Department of Computer Science and Engineering, Vel Tech Rangarajan Dr. Sagunthala R&D Institute of Science and Technology, Avadi, Chennai, India.
Department of Computer Science and Engineering, Jain (Deemed to Be University), Bangalore, India.
Comput Math Methods Med. 2022 Oct 14;2022:4380901. doi: 10.1155/2022/4380901. eCollection 2022.
The classification of the brain tumor image is playing a vital role in the medical image domain, and it directly assists the clinicians to understand the severity and to take an appropriate solution. The magnetic resonance imaging tool is used to analyze the brain tissues and to examine the different portion of brain circumstance. We propose the convolutional neural network database learning along with neighboring network limitation (CDLNL) technique for brain tumor image classification in medical image processing domain. The proposed system architecture is constructed with multilayer-based metadata learning, and they have integrated with CNN layer to deliver the accurate information. The metadata-based vector encoding is used, and the type of coding estimation for extra dimension is known as sparse. In order to maintain the supervised data in terms of geometric format, the atoms of neighboring limitation are built based on a well-structured -neighbored network. The resultant of the proposed system is considerably strong and subjective for classification. The proposed system used two different datasets, such as BRATS and REMBRANDT, and the proposed brain MRI classification technique outcome is more efficient than the other existing techniques.

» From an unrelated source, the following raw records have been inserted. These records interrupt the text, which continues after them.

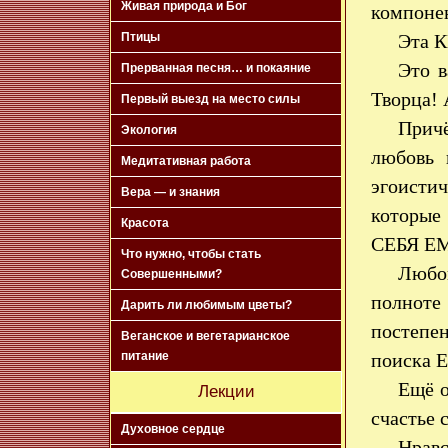
Живая природа и Бог
компонен
Птицы
Эта К
Это в
Прерванная песня… и покаяние
Творца! 
Первый выезд на место силы
Прич
Экология
любовь 
Медитативная работа
эгоисти
Вера — и знания
которые
Красота
СЕБЯ Е
Что нужно, чтобы стать
Любов
Совершенными?
полноте
Дарить ли любимым цветы?
постепе
Веганское и вегетарианское
питание
поиска Е
Ещё о
Лекции
счастье 
Духовное сердце
Нравс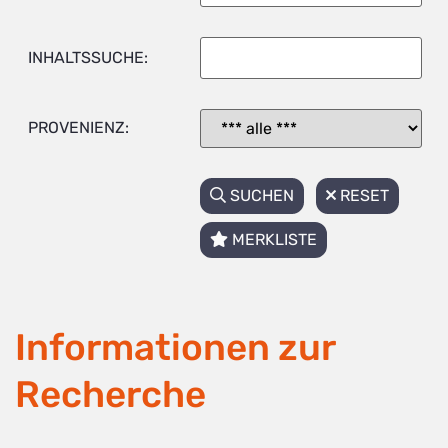
INHALTSSUCHE:
PROVENIENZ:
SUCHEN
RESET
MERKLISTE
Informationen zur
Recherche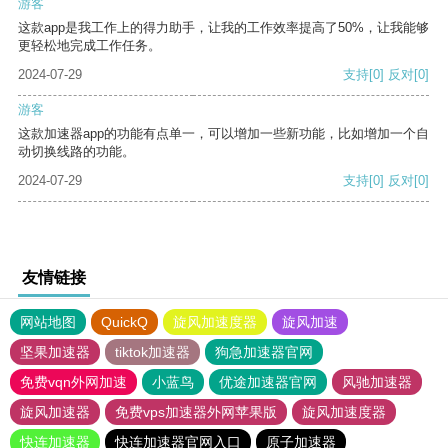
游客
这款app是我工作上的得力助手，让我的工作效率提高了50%，让我能够
更轻松地完成工作任务。
2024-07-29
支持
[0]
反对
[0]
游客
这款加速器app的功能有点单一，可以增加一些新功能，比如增加一个自
动切换线路的功能。
2024-07-29
支持
[0]
反对
[0]
友情链接
网站地图
QuickQ
旋风加速度器
旋风加速
坚果加速器
tiktok加速器
狗急加速器官网
免费vqn外网加速
小蓝鸟
优途加速器官网
风驰加速器
旋风加速器
免费vps加速器外网苹果版
旋风加速度器
快连加速器
快连加速器官网入口
原子加速器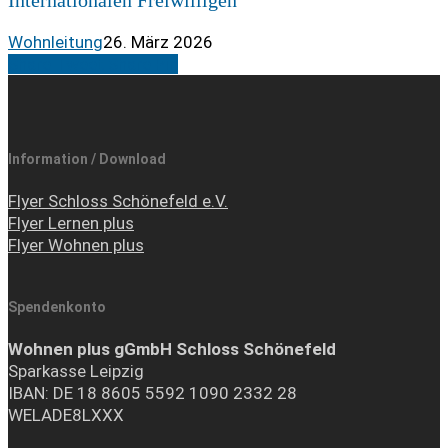
Wohnleitung
26. März 2026
Share
Tweet
Share
Pin
Information / Download
Flyer Schloss Schönefeld e.V.
Flyer Lernen plus
Flyer Wohnen plus
Spendenkonto
Wohnen plus gGmbH Schloss Schönefeld
Sparkasse Leipzig
IBAN: DE 18 8605 5592 1090 2332 28
WELADE8LXXX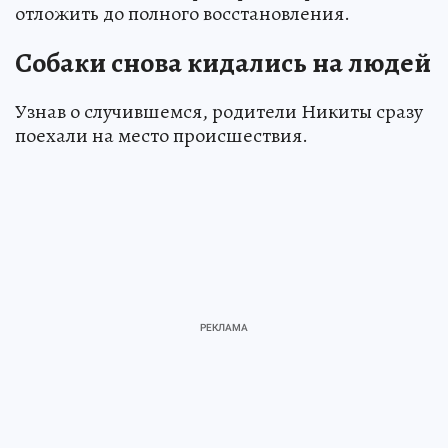
отложить до полного восстановления.
Cобаки снова кидались на людей
Узнав о случившемся, родители Никиты сразу
поехали на место происшествия.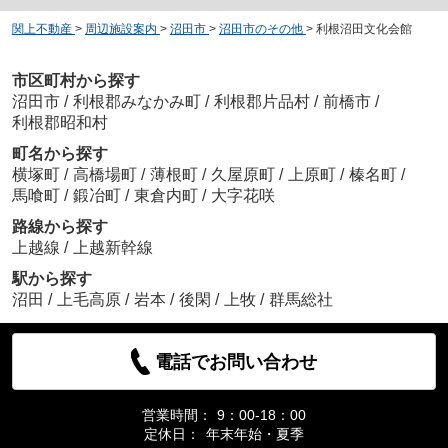
関上不動産
>
周辺施設案内
>
沼田市
>
沼田市のその他
>
利根沼田文化会館
市区町村から探す
沼田市
/
利根郡みなかみ町
/
利根郡片品村
/
前橋市
/
利根郡昭和村
町名から探す
横塚町
/
高橋場町
/
薄根町
/
久屋原町
/
上原町
/
榛名町
/
馬喰町
/
鍛冶町
/
東倉内町
/
大字花咲
路線から探す
上越線
/
上越新幹線
駅から探す
沼田
/
上毛高原
/
岩本
/
後閑
/
上牧
/
群馬総社
電話でお問い合わせ
営業時間：
9：00-18：00
定休日：
年末年始・夏季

脑肿瘤图像分类在医学图像领域中起着至关重要的作用,它可以直接帮助临床医生了解病情的严重程度并采取相应的解决方案。磁共振成像工具用于分析脑组织并检查大脑环境的不同部位。我们提出了一种基于卷积神经网络数据库学习和邻域网络限制(CDLNL)技术的脑肿瘤图像分类方法,用于医学图像处理领域。所提出的系统架构由基于多层的元数据学习构建,并与 CNN 层集成,以提供准确的信息。使用基于元数据的矢量编码,并且称为稀疏的额外维度的编码估计类型。为了保持基于几何格式的监督数据,基于结构良好的邻域网络构建邻域限制的原子。所提出的系统的结果对于分类来说是相当强大和主观的。该系统使用了两个不同的数据集,如 BRATS 和 REMBRANDT,并且所提出的脑 MRI 分类技术的结果优于其他现有技术。